During the impeachment preliminaries of President Clinton, his response to one difficult question was the famous, “It depends on what the meaning of ‘is’ is.” A lot of fun was had with that verbal finesse, but he was very right. The use of “is” is contextual and the nuances are important.
Words are ephemeral like the rest of reality and from time to time we have to “wrestle with words and meanings” as T. S. Eliot put it. For words become stale over time and lose their value, face value being taken at some point for what was once a powerful emotional and/or spiritual experience. It is simpler to not worry about “meaning” and take everything superficially and that can get you far in life but it doesn’t answer the gut-level issues that led Henry David Thoreau to declare in the mid 19th century, “Most men live lives of quiet desperation.”
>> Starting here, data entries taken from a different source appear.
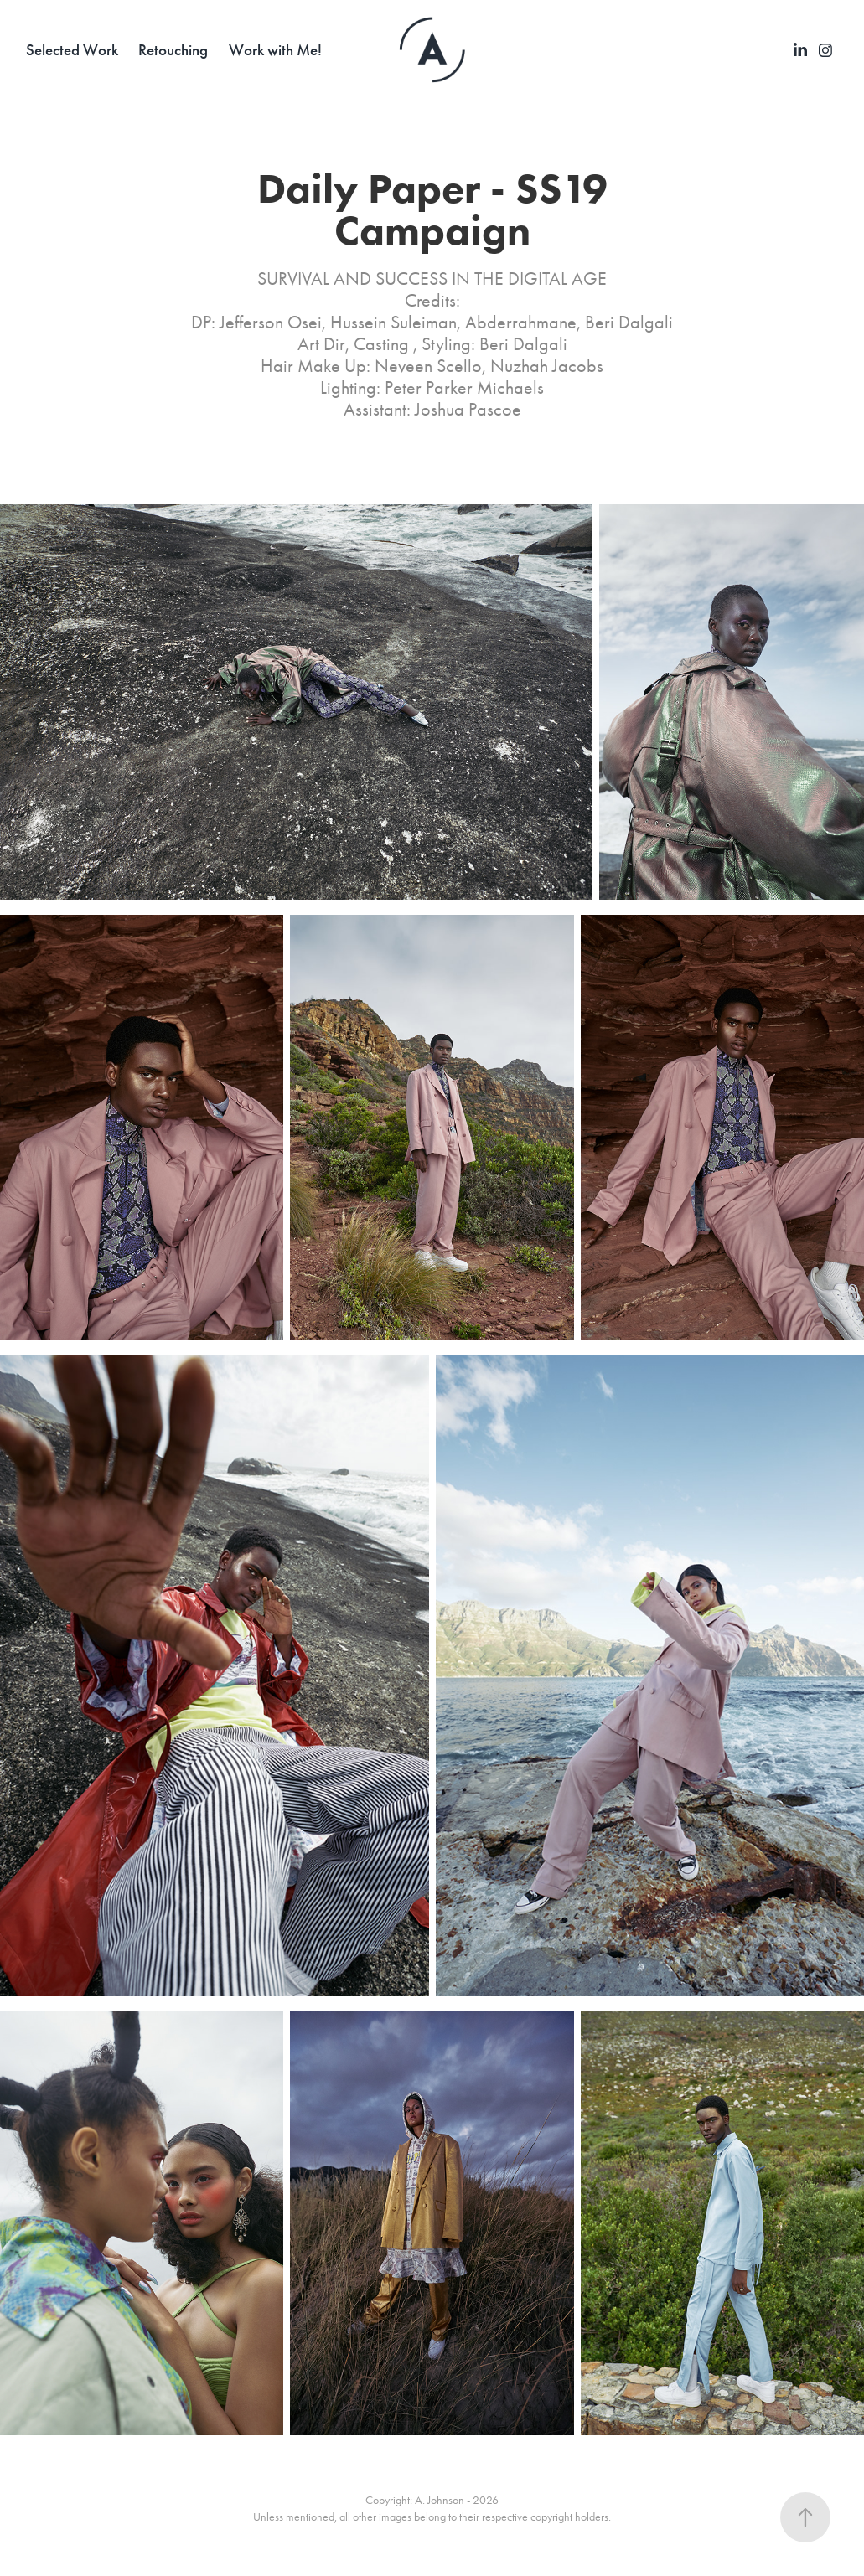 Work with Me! (275, 49)
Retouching (173, 49)
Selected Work (72, 49) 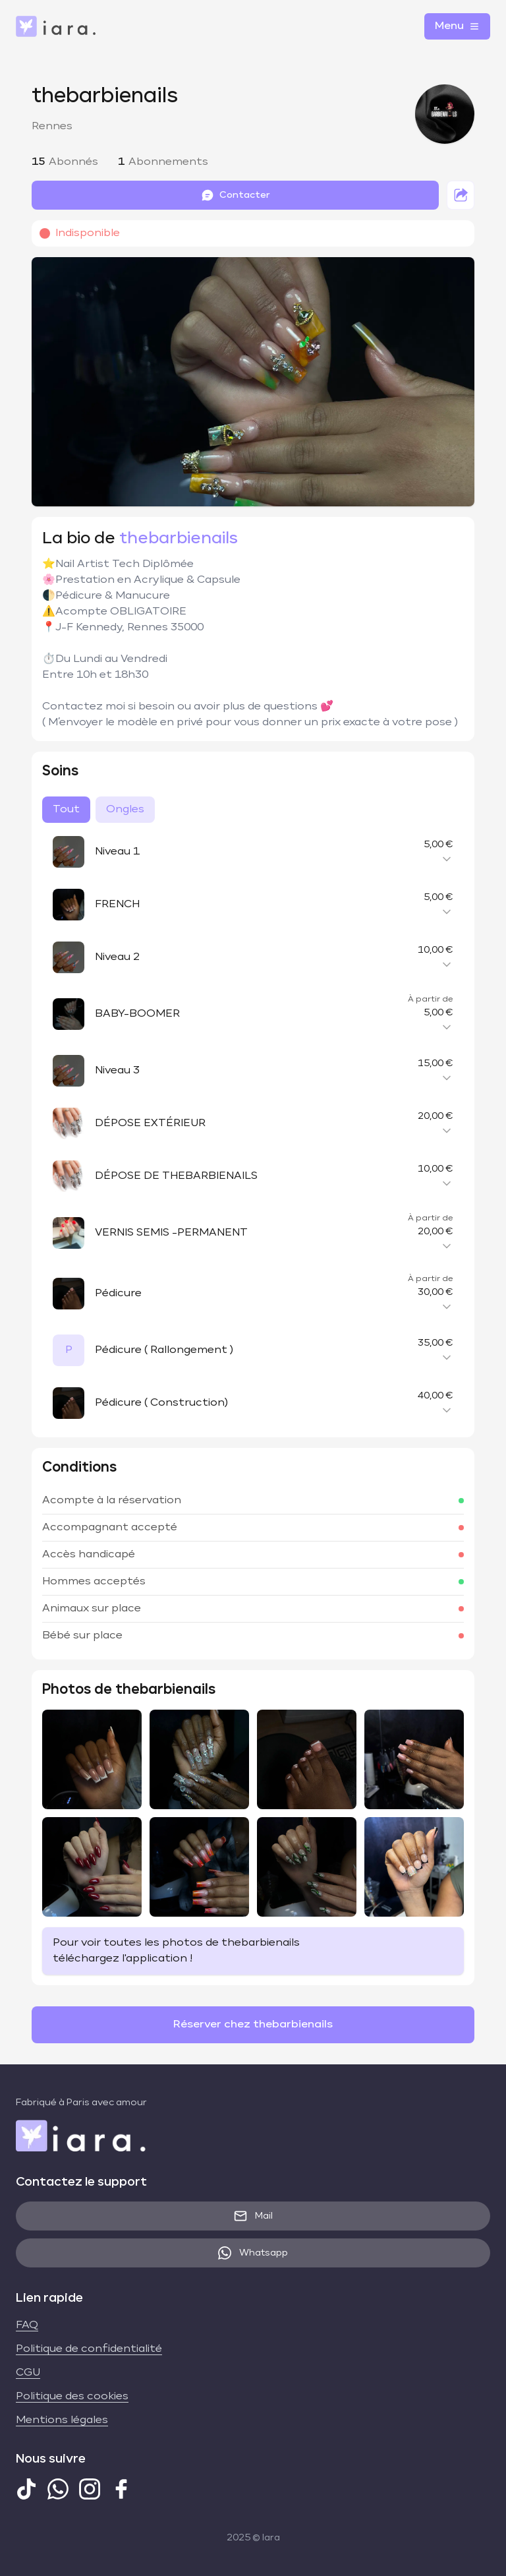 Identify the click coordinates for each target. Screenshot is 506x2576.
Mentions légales (62, 2420)
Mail (253, 2216)
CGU (28, 2373)
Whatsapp (253, 2253)
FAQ (27, 2325)
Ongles (125, 809)
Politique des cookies (72, 2396)
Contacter (235, 195)
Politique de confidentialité (89, 2349)
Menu (457, 26)
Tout (66, 809)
The quest for meaning is a spiritual enterprise and churches and spiritual traditions have offered guidance to men and women who have been on this quest. Recently Pope Francis described this as a “risky journey,” one that is not only a quest for God but also a search for one’s own personal identity. Francis understands that spirituality is not idle abstraction but something that involves our innermost being, something which will often challenge our most basic assumptions about ourselves and about life itself. Otherwise we often are pursuing what he called only a “caricature of God.” Here is a link to a report of his message:
Relevant to this spiritual quest for meaning, here is one of my favorite excerpts of W. H. Auden’s poetry, taken from “A Christmas Oratorio.” Here the Star of the Nativity is speaking:
Beware. All those who follow me are led Onto that Glassy Mountain where are no Footholds for logic, to that Bridge of Dread Where knowledge but increases vertigo: Those who pursue me take a twisting lane To find themselves immediately alone With savage water or unfeeling stone, In labyrinths where they must entertain Confusion, cripples, tigers, thunder, pain.